After four series which looked, respectively, at crime, the unions, politics and education, the fifth and final series was based around scenes in the offices of the Baltimore Sun that examined the decline of American newspapers.
Wire creator David Simon used to work as a reporter at the Sun and it's no surprise that the scenes set there are extremely realistic. I winced more than once at the depiction of how endless series of job cuts have affected morale in the newsroom and threatened standards on the paper.
Examining media politics must be catching in America, because the liberal cartoon strip Doonesbury - published each day in the Guardian, as well as many US papers - has been treading similar ground. Rick Redfern, the fictional Washington Post reporter on the cartoon, has been laid off in a round of budget cuts and is "reduced" to writing a blog instead.
These issues are pretty close to home for me and my colleagues. On Friday, Journal publishers ncjmedia announced that it would be cutting 23 job cuts and instituting a reorganisation of its newspapers that will see The Journal, the Evening Chronicle and the Sunday Sun serviced by one joint newsroom.
I don't think I'm giving away too many secrets when I say that it was pretty grim in here that day. People are worried about their futures in terms of whether or not they'll have a job next year, and if they do, how their job will be affected.
I think most of us recognise that the moves have at least in part been forced on the company by the drop in advertising revenues that always accompanies an economic slowdown, as well as wider changes in the media landscape. As new media proliferate - the internet, 24-hour TV, news radio, free newspapers - the circulation of traditional, paid-for newspapers inevitably drops.
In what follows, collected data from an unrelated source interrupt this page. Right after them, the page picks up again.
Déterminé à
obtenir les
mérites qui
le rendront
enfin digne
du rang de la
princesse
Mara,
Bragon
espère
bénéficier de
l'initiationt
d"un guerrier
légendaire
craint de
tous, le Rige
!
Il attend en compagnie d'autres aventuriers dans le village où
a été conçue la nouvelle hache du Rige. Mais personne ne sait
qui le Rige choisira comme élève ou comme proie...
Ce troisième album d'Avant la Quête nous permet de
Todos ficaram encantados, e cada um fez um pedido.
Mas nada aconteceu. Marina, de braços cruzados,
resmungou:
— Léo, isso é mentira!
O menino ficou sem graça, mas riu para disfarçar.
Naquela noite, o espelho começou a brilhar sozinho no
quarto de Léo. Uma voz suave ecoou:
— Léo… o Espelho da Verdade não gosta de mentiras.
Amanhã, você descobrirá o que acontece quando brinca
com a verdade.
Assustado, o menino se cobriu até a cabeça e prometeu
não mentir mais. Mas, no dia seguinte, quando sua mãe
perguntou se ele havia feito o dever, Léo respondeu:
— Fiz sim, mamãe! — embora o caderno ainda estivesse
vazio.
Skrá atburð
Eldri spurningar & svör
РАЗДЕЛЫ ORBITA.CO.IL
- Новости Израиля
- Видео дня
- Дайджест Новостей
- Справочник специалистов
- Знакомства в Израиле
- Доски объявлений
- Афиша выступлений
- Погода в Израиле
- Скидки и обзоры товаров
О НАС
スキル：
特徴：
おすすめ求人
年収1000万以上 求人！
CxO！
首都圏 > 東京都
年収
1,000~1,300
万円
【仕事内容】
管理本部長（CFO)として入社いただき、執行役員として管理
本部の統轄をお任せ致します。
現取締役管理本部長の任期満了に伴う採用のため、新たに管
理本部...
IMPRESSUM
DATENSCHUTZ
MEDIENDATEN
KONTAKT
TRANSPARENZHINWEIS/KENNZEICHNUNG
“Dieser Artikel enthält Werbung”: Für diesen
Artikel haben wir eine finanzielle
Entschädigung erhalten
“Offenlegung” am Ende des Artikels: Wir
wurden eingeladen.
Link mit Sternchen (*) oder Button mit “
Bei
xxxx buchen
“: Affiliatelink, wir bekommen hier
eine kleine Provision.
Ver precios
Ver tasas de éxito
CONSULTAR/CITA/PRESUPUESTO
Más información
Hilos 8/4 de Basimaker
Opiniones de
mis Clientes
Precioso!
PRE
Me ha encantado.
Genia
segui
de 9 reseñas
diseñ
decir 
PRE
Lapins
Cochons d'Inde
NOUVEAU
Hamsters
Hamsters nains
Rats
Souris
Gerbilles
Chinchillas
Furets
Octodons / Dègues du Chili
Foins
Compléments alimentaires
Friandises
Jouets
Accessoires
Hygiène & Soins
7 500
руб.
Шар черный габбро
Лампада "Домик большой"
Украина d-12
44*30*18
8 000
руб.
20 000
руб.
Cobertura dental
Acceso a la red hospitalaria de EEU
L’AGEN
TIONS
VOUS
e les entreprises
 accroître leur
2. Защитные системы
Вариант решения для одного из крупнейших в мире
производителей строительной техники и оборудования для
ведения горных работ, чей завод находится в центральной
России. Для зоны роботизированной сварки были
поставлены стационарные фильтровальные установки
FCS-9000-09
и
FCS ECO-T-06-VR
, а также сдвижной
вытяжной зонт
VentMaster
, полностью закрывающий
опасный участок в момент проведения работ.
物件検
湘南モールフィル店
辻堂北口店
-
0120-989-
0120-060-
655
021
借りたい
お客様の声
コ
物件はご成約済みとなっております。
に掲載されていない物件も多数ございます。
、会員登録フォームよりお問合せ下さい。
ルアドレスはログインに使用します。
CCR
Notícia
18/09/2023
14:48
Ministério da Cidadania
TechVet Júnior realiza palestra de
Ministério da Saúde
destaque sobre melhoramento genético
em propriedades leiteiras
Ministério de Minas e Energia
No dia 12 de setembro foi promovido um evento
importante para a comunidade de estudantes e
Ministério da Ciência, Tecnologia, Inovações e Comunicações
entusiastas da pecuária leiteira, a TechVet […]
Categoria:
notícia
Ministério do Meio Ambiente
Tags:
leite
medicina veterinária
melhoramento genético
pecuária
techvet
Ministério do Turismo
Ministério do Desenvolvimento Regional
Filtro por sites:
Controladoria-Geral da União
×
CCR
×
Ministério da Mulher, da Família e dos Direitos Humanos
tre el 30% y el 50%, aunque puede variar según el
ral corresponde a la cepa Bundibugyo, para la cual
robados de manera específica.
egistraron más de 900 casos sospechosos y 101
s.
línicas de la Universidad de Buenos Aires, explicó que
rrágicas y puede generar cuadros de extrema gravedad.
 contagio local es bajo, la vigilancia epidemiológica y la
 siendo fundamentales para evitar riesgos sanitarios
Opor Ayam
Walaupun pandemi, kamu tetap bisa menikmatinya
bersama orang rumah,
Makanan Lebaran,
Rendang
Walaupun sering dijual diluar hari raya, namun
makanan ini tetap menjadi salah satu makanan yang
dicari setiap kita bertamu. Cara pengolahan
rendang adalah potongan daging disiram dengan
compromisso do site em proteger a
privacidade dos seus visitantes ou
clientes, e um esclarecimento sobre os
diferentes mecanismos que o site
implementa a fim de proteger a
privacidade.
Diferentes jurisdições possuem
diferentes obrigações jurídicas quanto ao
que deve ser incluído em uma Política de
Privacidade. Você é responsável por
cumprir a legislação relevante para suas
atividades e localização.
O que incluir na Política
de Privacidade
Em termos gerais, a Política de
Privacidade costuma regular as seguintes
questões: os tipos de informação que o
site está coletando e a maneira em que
But readers of The Journal still expect and deserve a newspaper that consistently tells them what's going on in the world around them in an accurate and entertaining way. We'll continue trying to do that, but there's no doubt that it's getting harder all the time.
All of which is my way of saying, I suppose, that if you value your local newspapers, now is the time to support them. This isn't just about The Journal because newspapers around the country are laying people off, getting rid of different editions and closing offices. The exact same thing is happening in the newsrooms of broadcast media too.
The irony of the situation is that people's appetite for news has arguable never been greater. By the time I get into the office I have listened to the Today programme, watched breakfast television news, read the free paper left on my bus and surfed the net.
But local newspapers are the frontline of the news industry and originate many of the stories that end up in all the other media outlets, which is why you should buy The Journal today (as well as watching The Wire...)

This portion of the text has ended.